> **TRY IT**: From the data below, please reproduce exactly everything from the line that contains "znaczenie odpowiedzialności oraz" down to the line that contains "wdrażać je w", with both ends included.

> **RECORD SET**:
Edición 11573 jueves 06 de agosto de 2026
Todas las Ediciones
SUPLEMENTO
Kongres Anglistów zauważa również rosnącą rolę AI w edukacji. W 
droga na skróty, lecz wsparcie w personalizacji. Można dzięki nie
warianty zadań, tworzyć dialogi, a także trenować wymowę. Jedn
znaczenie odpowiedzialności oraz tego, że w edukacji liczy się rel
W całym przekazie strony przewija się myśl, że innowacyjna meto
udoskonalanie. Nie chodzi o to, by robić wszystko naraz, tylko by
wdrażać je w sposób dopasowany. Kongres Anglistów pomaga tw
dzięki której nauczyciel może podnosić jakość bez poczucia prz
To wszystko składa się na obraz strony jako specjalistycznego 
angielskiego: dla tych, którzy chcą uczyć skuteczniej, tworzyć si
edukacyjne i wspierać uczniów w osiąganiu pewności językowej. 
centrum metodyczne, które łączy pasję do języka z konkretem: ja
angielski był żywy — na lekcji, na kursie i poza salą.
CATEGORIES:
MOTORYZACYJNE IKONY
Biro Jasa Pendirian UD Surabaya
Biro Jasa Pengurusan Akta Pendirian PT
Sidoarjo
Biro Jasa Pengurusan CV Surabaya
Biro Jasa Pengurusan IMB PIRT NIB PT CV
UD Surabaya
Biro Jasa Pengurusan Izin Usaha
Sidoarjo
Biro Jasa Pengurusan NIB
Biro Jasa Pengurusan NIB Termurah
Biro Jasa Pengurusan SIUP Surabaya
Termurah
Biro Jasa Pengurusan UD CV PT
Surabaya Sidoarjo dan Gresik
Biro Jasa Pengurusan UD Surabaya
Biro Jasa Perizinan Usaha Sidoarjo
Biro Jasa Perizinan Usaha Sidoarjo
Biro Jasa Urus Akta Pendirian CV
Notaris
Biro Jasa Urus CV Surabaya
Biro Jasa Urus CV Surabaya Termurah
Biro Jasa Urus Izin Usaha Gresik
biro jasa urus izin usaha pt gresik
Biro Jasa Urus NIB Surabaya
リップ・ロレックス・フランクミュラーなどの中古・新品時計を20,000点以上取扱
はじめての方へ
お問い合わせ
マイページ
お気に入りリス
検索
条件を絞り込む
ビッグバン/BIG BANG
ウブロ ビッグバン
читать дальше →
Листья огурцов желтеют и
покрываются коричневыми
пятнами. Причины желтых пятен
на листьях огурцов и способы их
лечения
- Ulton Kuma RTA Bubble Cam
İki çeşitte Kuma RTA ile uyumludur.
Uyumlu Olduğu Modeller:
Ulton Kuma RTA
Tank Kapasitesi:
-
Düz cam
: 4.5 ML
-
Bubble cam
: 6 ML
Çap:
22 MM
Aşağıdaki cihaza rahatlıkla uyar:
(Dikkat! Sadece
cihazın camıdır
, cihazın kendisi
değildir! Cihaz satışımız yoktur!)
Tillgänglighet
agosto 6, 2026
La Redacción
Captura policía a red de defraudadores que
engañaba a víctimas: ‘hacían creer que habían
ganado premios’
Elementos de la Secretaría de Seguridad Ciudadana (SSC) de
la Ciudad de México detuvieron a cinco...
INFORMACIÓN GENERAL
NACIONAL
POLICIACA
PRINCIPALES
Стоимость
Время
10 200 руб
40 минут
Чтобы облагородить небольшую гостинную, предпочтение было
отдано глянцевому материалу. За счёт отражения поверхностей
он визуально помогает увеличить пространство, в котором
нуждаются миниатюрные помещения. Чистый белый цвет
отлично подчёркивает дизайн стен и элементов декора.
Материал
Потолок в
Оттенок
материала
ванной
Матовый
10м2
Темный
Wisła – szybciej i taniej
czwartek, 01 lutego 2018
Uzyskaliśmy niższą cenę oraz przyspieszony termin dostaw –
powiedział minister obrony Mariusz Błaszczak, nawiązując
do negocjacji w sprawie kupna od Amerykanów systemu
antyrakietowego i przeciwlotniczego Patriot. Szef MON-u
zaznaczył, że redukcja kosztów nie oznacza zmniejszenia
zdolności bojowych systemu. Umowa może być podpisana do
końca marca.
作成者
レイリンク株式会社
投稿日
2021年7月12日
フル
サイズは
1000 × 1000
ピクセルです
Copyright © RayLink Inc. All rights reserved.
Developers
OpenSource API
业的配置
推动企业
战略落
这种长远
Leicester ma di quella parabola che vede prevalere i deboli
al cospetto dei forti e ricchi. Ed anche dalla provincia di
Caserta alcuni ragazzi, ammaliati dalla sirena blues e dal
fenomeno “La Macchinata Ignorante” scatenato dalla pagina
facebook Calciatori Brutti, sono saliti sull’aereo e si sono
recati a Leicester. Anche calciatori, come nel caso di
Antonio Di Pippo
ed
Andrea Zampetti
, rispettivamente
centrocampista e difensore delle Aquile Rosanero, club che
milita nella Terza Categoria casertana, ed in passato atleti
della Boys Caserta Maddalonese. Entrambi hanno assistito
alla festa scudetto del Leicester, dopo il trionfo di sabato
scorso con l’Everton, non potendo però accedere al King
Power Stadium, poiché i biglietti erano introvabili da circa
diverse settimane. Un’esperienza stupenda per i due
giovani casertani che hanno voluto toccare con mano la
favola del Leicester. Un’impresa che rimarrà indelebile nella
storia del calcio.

> **WRITTEN SOLUTION**:
znaczenie odpowiedzialności oraz tego, że w edukacji liczy się rel
W całym przekazie strony przewija się myśl, że innowacyjna meto
udoskonalanie. Nie chodzi o to, by robić wszystko naraz, tylko by
wdrażać je w sposób dopasowany. Kongres Anglistów pomaga tw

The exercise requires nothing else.